As previously described, the Dodd-Frank Act eliminated the private adviser exemption and created three new exemptions for:

  • Advisers solely to venture capital funds.
  • Advisers solely to private funds with less than $150 million in assets under management in the United States.
  • Certain foreign advisers without a place of business in the United States.

The Commission is adopting rules that would implement these exemptions and define various terms.

New Exemptions

Definition of Venture Capital Fund

The Dodd-Frank Act amended the Advisers Act to exempt from registration advisers that only manage venture capital funds, and directed the Commission to define the term “venture capital fund.” The Commission is adopting a definition of “venture capital fund” that is designed to effect Congress’ intent in enacting this exemption.

Under the definition, a venture capital fund is a private fund that:

  • Invests primarily in “qualifying investments” (generally, private, operating companies that do not distribute proceeds from debt financings in exchange for the fund’s investment in the company); may invest in a “basket” of non-qualifying investments of up to 20 percent of its committed capital; and may hold certain short-term investments.
  • Is not leveraged except for a minimal amount on a short-term basis.
  • Does not offer redemption rights to its investors.
  • Represents itself to investors as pursuing a venture capital strategy.

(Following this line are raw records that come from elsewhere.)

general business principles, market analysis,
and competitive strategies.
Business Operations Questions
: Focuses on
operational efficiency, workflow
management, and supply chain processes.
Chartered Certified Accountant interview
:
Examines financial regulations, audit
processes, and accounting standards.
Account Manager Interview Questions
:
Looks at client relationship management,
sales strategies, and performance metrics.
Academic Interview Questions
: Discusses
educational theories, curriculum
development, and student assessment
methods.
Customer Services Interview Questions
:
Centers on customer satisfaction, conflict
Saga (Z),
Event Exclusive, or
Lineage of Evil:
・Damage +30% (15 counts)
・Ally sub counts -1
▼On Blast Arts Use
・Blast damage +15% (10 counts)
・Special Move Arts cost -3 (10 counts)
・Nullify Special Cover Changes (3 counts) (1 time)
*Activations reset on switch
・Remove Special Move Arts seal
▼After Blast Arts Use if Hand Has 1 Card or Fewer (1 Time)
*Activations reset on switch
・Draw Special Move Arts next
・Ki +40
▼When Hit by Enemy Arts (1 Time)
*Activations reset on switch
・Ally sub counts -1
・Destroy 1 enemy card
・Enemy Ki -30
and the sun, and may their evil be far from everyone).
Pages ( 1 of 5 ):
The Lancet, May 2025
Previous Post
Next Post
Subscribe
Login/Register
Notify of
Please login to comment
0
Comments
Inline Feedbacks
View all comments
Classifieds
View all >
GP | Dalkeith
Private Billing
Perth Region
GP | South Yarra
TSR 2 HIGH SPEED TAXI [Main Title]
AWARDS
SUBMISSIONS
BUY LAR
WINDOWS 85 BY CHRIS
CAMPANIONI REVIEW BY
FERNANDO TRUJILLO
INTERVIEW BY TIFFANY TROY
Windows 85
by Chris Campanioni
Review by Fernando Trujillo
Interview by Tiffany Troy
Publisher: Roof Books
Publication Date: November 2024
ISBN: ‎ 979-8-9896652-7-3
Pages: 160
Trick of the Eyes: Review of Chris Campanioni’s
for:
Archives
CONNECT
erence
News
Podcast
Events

Under a grandfathering provision, funds that began raising capital by the end of 2010 and represented themselves as pursuing a venture capital strategy would generally be considered venture capital funds. The Commission is adopting this approach because it could be difficult or impossible for advisers to conform these pre-existing funds, which generally have terms in excess of 10 years, to the new definition.

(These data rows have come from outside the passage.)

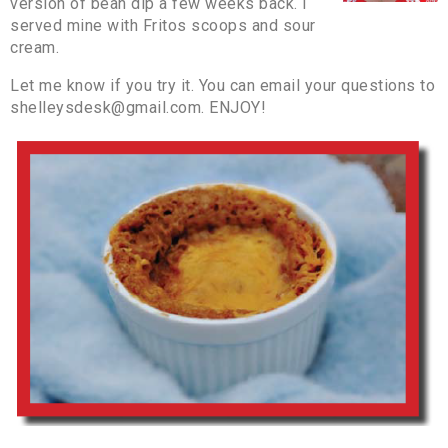
version of bean dip a few weeks back. I
served mine with Fritos scoops and sour
cream.
Let me know if you try it. You can email your questions to
shelleysdesk@gmail.com. ENJOY!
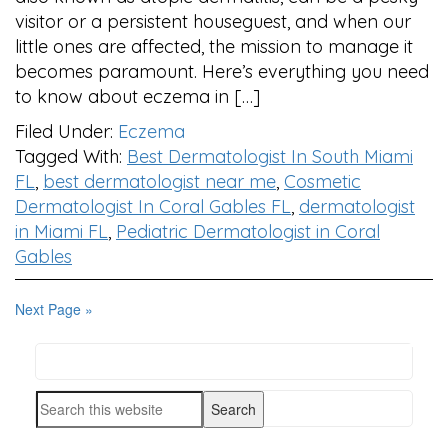
visitor or a persistent houseguest, and when our
little ones are affected, the mission to manage it
becomes paramount. Here’s everything you need
to know about eczema in […]
Filed Under:
Eczema
Tagged With:
Best Dermatologist In South Miami
FL
,
best dermatologist near me
,
Cosmetic
Dermatologist In Coral Gables FL
,
dermatologist
in Miami FL
,
Pediatric Dermatologist in Coral
Gables
Next Page »
Search
PRIMARY
this
SIDEBAR
Search
website
this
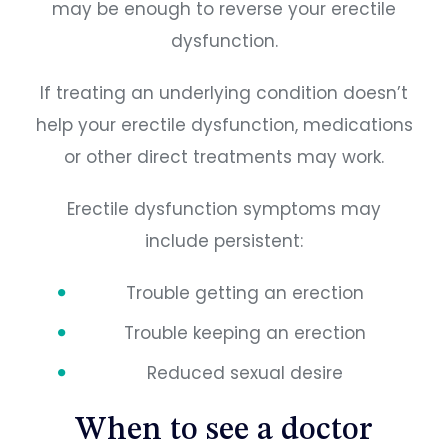
may be enough to reverse your erectile
dysfunction.
If treating an underlying condition doesn’t
help your erectile dysfunction, medications
or other direct treatments may work.
Erectile dysfunction symptoms may
include persistent:
Trouble getting an erection
Trouble keeping an erection
Reduced sexual desire
When to see a doctor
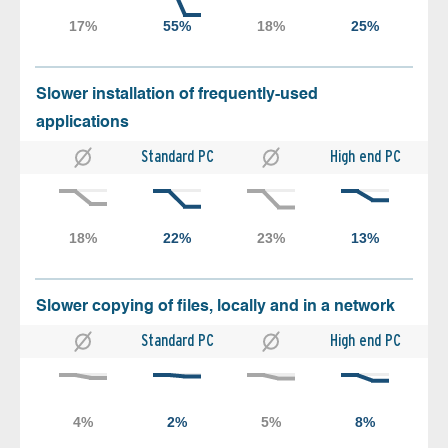
Slower installation of frequently-used
applications
Standard PC
High end PC
Slower copying of files, locally and in a network
Standard PC
High end PC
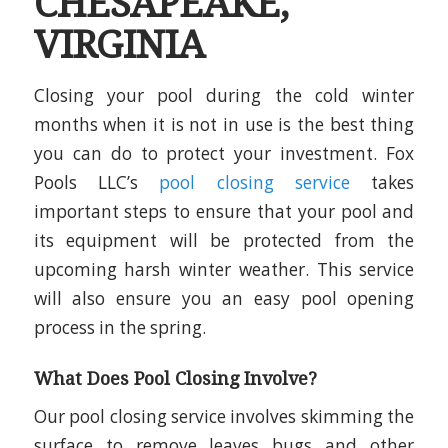
CHESAPEAKE,
VIRGINIA
Closing your pool during the cold winter
months when it is not in use is the best thing
you can do to protect your investment. Fox
Pools LLC’s
pool closing service
takes
important steps to ensure that your pool and
its equipment will be protected from the
upcoming harsh winter weather. This service
will also ensure you an easy pool opening
process in the spring.
What Does Pool Closing Involve?
Our pool closing service involves skimming the
surface to remove leaves bugs and other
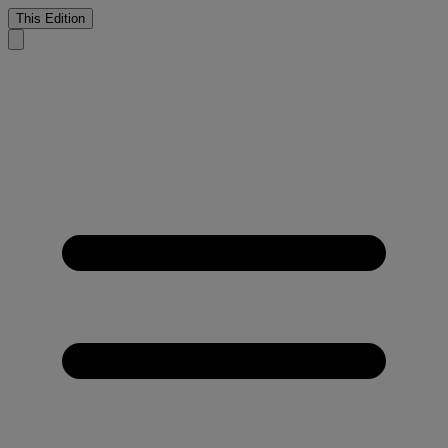
This Edition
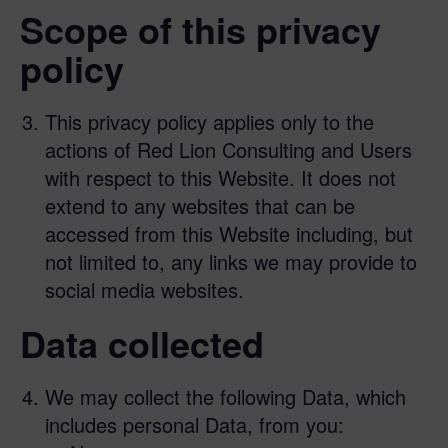
Scope of this privacy
policy
This privacy policy applies only to the
actions of Red Lion Consulting and Users
with respect to this Website. It does not
extend to any websites that can be
accessed from this Website including, but
not limited to, any links we may provide to
social media websites.
Data collected
We may collect the following Data, which
includes personal Data, from you:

Private Fund Advisers With Less Than $150 Million in Assets Under Management in U.S.

The Commission also is adopting a rule that would implement the new statutory exemption for private fund advisers with less than $150 million in assets under management in the United States. The rule largely tracks the provision of the statute.

Foreign Private Advisers

The Dodd-Frank Act also amended the Advisers Act to provide for an exemption from registration for foreign advisers that do not have a place of business in the United States, and have:

  • Less than $25 million in aggregate assets under management from U.S. clients and private fund investors.
  • Fewer than 15 U.S. clients and private fund investors.

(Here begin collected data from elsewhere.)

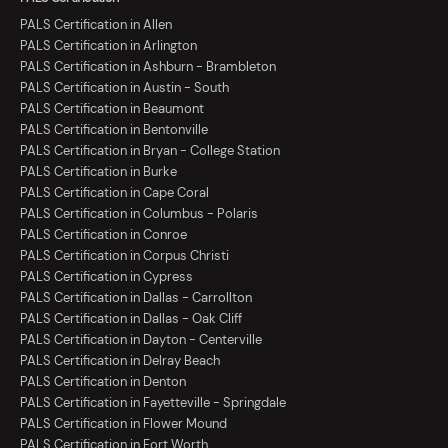
PALS Certification in Allen
PALS Certification in Arlington
PALS Certification in Ashburn - Brambleton
PALS Certification in Austin - South
PALS Certification in Beaumont
PALS Certification in Bentonville
PALS Certification in Bryan - College Station
PALS Certification in Burke
PALS Certification in Cape Coral
PALS Certification in Columbus - Polaris
PALS Certification in Conroe
PALS Certification in Corpus Christi
PALS Certification in Cypress
PALS Certification in Dallas - Carrollton
PALS Certification in Dallas - Oak Cliff
PALS Certification in Dayton - Centerville
PALS Certification in Delray Beach
PALS Certification in Denton
PALS Certification in Fayetteville - Springdale
PALS Certification in Flower Mound
PALS Certification in Fort Worth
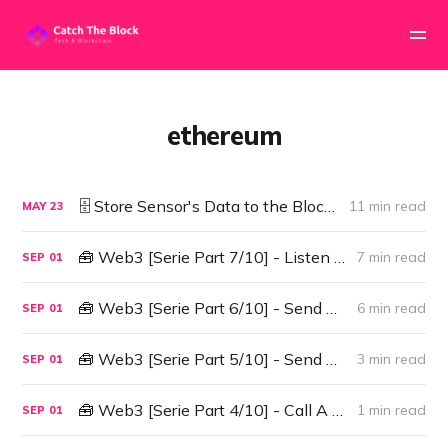
ethereum
🗄️ Store Sensor's Data to the Blockchain
11 min read
MAY
23
🧰 Web3 [Serie Part 7/10] - Listen to Smart Contract Events
7 min read
SEP
01
🧰 Web3 [Serie Part 6/10] - Send Ether to a Smart Contract
6 min read
SEP
01
🧰 Web3 [Serie Part 5/10] - Send Transactions to a Smart Contract (sendTransactions API)
3 min read
SEP
01
🧰 Web3 [Serie Part 4/10] - Call A Smart Contract
1 min read
SEP
01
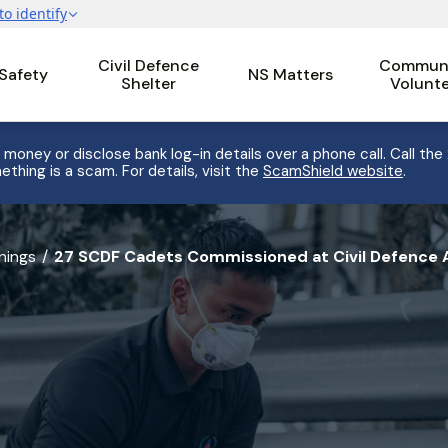
Civil Defence
Communi
 Safety
NS Matters
Shelter
Volunt
 money or disclose bank log-in details over a phone call. Call the
ething is a scam. For details, visit the
ScamShield website
.
nings
27 SCDF Cadets Commissioned at Civil Defence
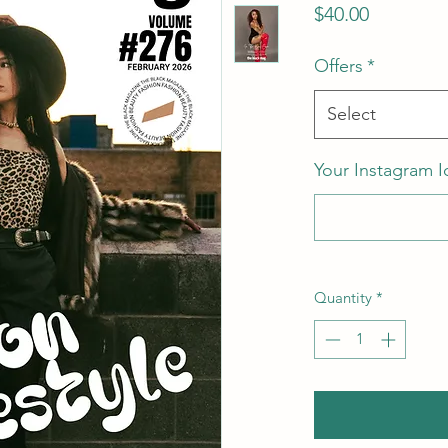
Price
$40.00
Offers
*
Select
Your Instagram I
Quantity
*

The Commission is adopting rules to define certain terms included in the statutory definition of “foreign private adviser” in order to clarify the application of the foreign private adviser exemption and reduce the potential burdens for advisers that seek to rely on it. The rule incorporates definitions set forth in other Commission rules, all of which are likely to be familiar to foreign advisers active in the U.S. capital markets.